Task description:
In the material below, find the line with "Varenr: 501102" and the line with "২ ঘণ্টায় আসামি গ্রেপ্তার". Output exactly those two lines and all lines between them, leaving out pictures.

Records supplied:

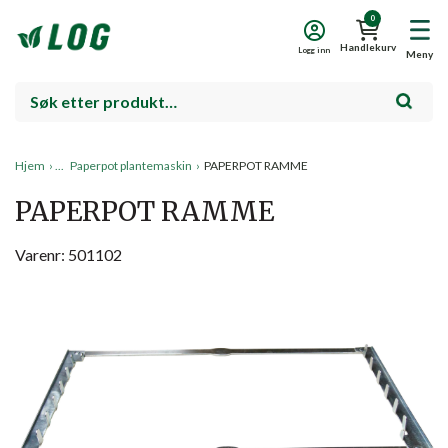
0
Handlekurv
Logg inn
Meny
Hjem
›
Paperpot plantemaskin
›
PAPERPOT RAMME
PAPERPOT RAMME
Varenr: 501102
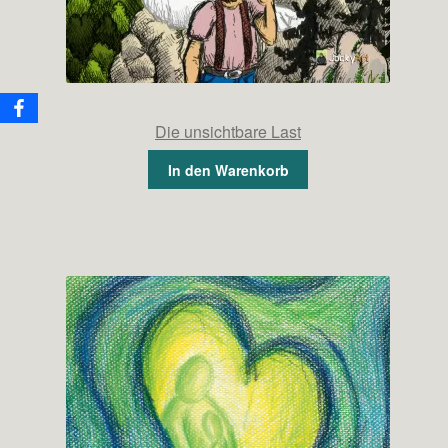
Die unsichtbare Last
In den Warenkorb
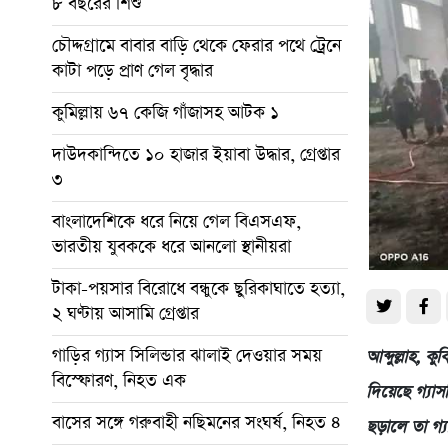
৮ বছরের শিশু
চৌদ্দগ্রামে বাবার বাড়ি থেকে ফেরার পথে ট্রেনে
কাটা পড়ে প্রাণ গেল বৃদ্ধার
কুমিল্লায় ৬৭ কেজি গাঁজাসহ আটক ১
দাউদকান্দিতে ১০ হাজার ইয়াবা উদ্ধার, গ্রেপ্তার
৩
বাংলাদেশিকে ধরে নিয়ে গেল বিএসএফ,
ভারতীয় যুবককে ধরে আনলো স্থানীয়রা
টাকা-পয়সার বিরোধে বন্ধুকে ছুরিকাঘাতে হত্যা,
২ ঘণ্টায় আসামি গ্রেপ্তার
গাড়ির গ্যাস সিলিন্ডার ঝালাই দেওয়ার সময়
আব্দুল্লাহ, ক
বিস্ফোরণ, নিহত এক
দিয়েছে গ্যাস
বাসের সঙ্গে গরুবাহী নছিমনের সংঘর্ষ, নিহত ৪
ছড়ালে তা গ্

Written solution:
Varenr: 501102
Die unsichtbare Last
In den Warenkorb
৮ বছরের শিশু
চৌদ্দগ্রামে বাবার বাড়ি থেকে ফেরার পথে ট্রেনে
কাটা পড়ে প্রাণ গেল বৃদ্ধার
কুমিল্লায় ৬৭ কেজি গাঁজাসহ আটক ১
দাউদকান্দিতে ১০ হাজার ইয়াবা উদ্ধার, গ্রেপ্তার
৩
বাংলাদেশিকে ধরে নিয়ে গেল বিএসএফ,
ভারতীয় যুবককে ধরে আনলো স্থানীয়রা
টাকা-পয়সার বিরোধে বন্ধুকে ছুরিকাঘাতে হত্যা,
২ ঘণ্টায় আসামি গ্রেপ্তার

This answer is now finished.